On Mon, Nov 02, 2015 at 02:42:15PM +1100, Dave Chinner wrote:
> From: Dave Chinner <dchinner@xxxxxxxxxx>
>
> xfs: timestamp updates cause excessive fdatasync log traffic
>
> Sage Weil reported that a ceph test workload was writing to the
> log on every fdatasync during an overwrite workload. Event tracing
> showed that the only metadata modification being made was the
> timestamp updates during the write(2) syscall, but fdatasync(2)

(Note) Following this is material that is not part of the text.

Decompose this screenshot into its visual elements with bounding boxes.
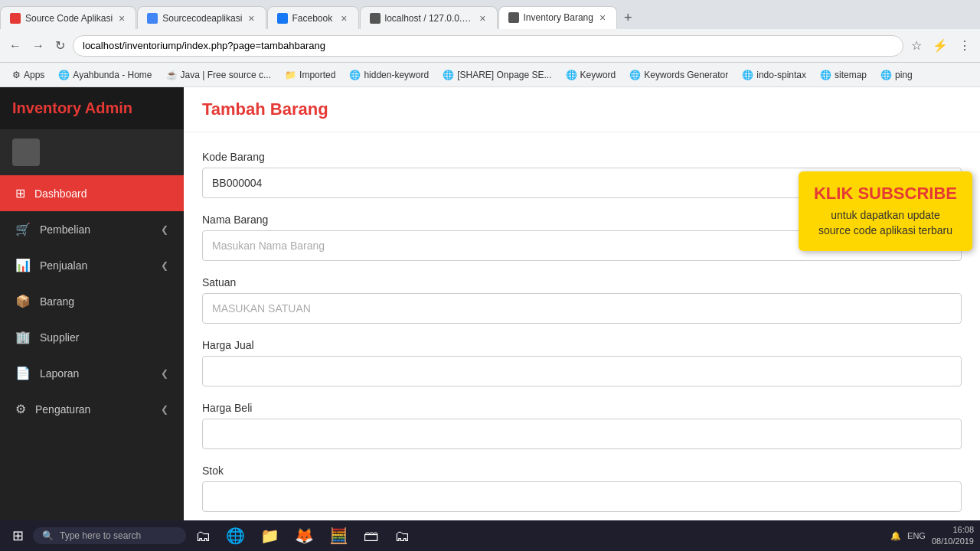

> is supposed to ignore them. The key observation was that the
> transactions in the log all looked like this:
>
> INODE: #regs: 4 ino: 0x8b flags: 0x45 dsize: 32
>
> And contained a flags field of 0x45 or 0x85, and had data and
> attribute forks following the inode core. This means that the
> timestamp updates were triggering dirty relogging of previously
> logged parts of the inode that hadn't yet been flushed back to
> disk.
>
> There are two parts to this problem. The first is that XFS relogs
> dirty regions in subsequent transactions, so it carries around the
> fields that have been dirtied since the last time the inode was
> written back to disk, not since the last time the inode was forced
> into the log.
>
> The second part is that on v5 filesystems, the inode change count
> update during inode dirtying also sets the XFS_ILOG_CORE flag, so
> on v5 filesystems this makes a timestamp update dirty the entire
> inode.
>
> As a result when fdatasync is run, it looks at the dirty fields in
> the inode, and sees more than just the timestamp flag, even though
> the only metadata change since the last fdatasync was just the
> timestamps. Hence we force the log on every subsequent fdatasync
> even though it is not needed.
>
> To fix this, add a new field to the inode log item that tracks
> changes since the last time fsync/fdatasync forced the log to flush
> the changes to the journal. This flag is updated when we dirty the
> inode, but we do it before updating the change count so it does not
> carry the "core dirty" flag from timestamp updates. The fields are
> zeroed when the inode is marked clean (due to writeback/freeing) or
> when an fsync/datasync forces the log. Hence if we only dirty the
> timestamps on the inode between fsync/fdatasync calls, the fdatasync
> will not trigger another log force.
>
> Over 100 runs of the test program:
>
> Ext4 baseline:
> runtime: 1.63s +/- 0.24s
> avg lat: 1.59ms +/- 0.24ms
> iops: ~2000
>
> XFS, vanilla kernel:
> runtime: 2.45s +/- 0.18s
> avg lat: 2.39ms +/- 0.18ms
> log forces: ~400/s
> iops: ~1000
>
> XFS, patched kernel:
> runtime: 1.49s +/- 0.26s
> avg lat: 1.46ms +/- 0.25ms
> log forces: ~30/s
> iops: ~1500
>
> Reported-by: Sage Weil <sage@xxxxxxxxxx>
> Signed-off-by: Dave Chinner <dchinner@xxxxxxxxxx>
> ---
Looks good:
Reviewed-by: Brian Foster <bfoster@xxxxxxxxxx>
> fs/xfs/xfs_file.c | 21 ++++++++++++++++-----
> fs/xfs/xfs_inode.c | 2 ++
> fs/xfs/xfs_inode_item.c | 1 +
> fs/xfs/xfs_inode_item.h | 1 +
> fs/xfs/xfs_trans_inode.c | 9 +++++++++
> 5 files changed, 29 insertions(+), 5 deletions(-)
>
> diff --git a/fs/xfs/xfs_file.c b/fs/xfs/xfs_file.c
> index 0045b0a..39743ef 100644
> --- a/fs/xfs/xfs_file.c
> +++ b/fs/xfs/xfs_file.c
> @@ -242,19 +242,30 @@ xfs_file_fsync(
> }
>
> /*
> - * All metadata updates are logged, which means that we just have
> - * to flush the log up to the latest LSN that touched the inode.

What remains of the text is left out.